SongKong Jaikoz

SongKong and Jaikoz Music Tagger Community Forum

Duplicates job crashed mid-way / continues to run in background

Hi @paultaylor,

I have that job that was running on my /music_processed/ folder.

Selected Folder : /music_processed
Loaded 1134798 songs for duplicate checking
There are 146969 duplicate keys
219889 Duplicates found and deleted in 10 days 0 hours 13 minutes 6 seconds

After 10 days, and at mid-way, the job was reported as ended.

If I check the logs : tail -f songkong_debug0-0.log

I can see the job actually is still running, and that it is currently processing the P letter.

Extract:

23/01/2023 18.37.26:CET:DeleteDuplicatesLoadFolderWorker:loadFiles:SEVERE: end:/music_processed/Prince and The New Power Generation/Gett Off:6:1160662
23/01/2023 18.37.26:CET:DeleteDuplicatesLoadFolderWorker:loadFiles:SEVERE: start:/music_processed/Prince and The New Power Generation/Money Don't Matter 2 Night:2:1160662
23/01/2023 18.37.39:CET:DeleteDuplicatesLoadFolderWorker:loadFiles:SEVERE: end:/music_processed/Prince and The New Power Generation/Money Don't Matter 2 Night:2:1160664
23/01/2023 18.37.39:CET:DeleteDuplicatesLoadFolderWorker:loadFiles:SEVERE: start:/music_processed/Prince and The New Power Generation/The Morning Papers:2:1160664

I’ve sent you the support files, of course.

Ah, from the code

            //Now waits for files within the folder to be added to duplicate map
            //Limit to 10 days just in case gets into some kind of infinite loop
            boolean result = es.awaitTermination(10, TimeUnit.DAYS);

It was never expected would ever run for this long!

https://jthink.atlassian.net/browse/SONGKONG-2385

haha I get that :wink:

Now, what do I do ? I mean, it was already running for 10 days and only did reach approx. 50%.

As it already did load half of my files, and the process keeps going in the background, should I stop songkong, and restart the task (but then, it will AGAIN scan the first half and I’m loosing 10 days.

Also, do you have a clue why this duplicates task takes so long ?

I would restart because Im not sure it is going to work properly now that has been triggered, should be much quicker since the duplicates already found have been deleted and empty folders deleted.

I already raised this issue https://jthink.atlassian.net/browse/SONGKONG-2376 but have not had chance to look at it yet.

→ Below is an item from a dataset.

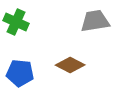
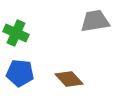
green cross: moved 11 px down
brown diamond: moved 1 px left, 14 px down; rotated 20 degrees clockwise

10 day limit fixed in SongKong 8.9 Bleach released 24th January 2023

Hey @paultaylor,

since last update, the duplicates task got slower than ever.

look:

Is there anything we can do together to see why it’s so slow and try to figure out how to improve this ?

Two things:

It shoudn’t be slower I think it has actually done half based on Songs loaded value, I dont think the Duplicates groups found and Duplicates songs deleted should be shown as found/total

But it is slow because the song loading.matching was single threaded to fix another issue. But I have now fixed this problem and should be considerably quicker in next release, i hope to be able to release later this week.

1 Like

You only get second value when using webui, should not be there, this is what you see if using desktop version

image

There is no actual indication of how many songs have been processed (although it should be about same as Songs loaded count) so perhaps I should add an extra count.

yes please ! I have 32 cores waiting to be used. I’m here to beta test, shoot me a docker container ^^

hehe

just to get an idea of the speed here is where I am today :

So it only did load 17k files in approx 24h.

So this means I would need 117 days to process 2 millions files.

I have just uploaded new docker image for SongKong 8.10 Frank so you can try it now.

1 Like

now we talk :

As you can see in a few hours it already re-checked 400K+ files :

This is way better !

1 Like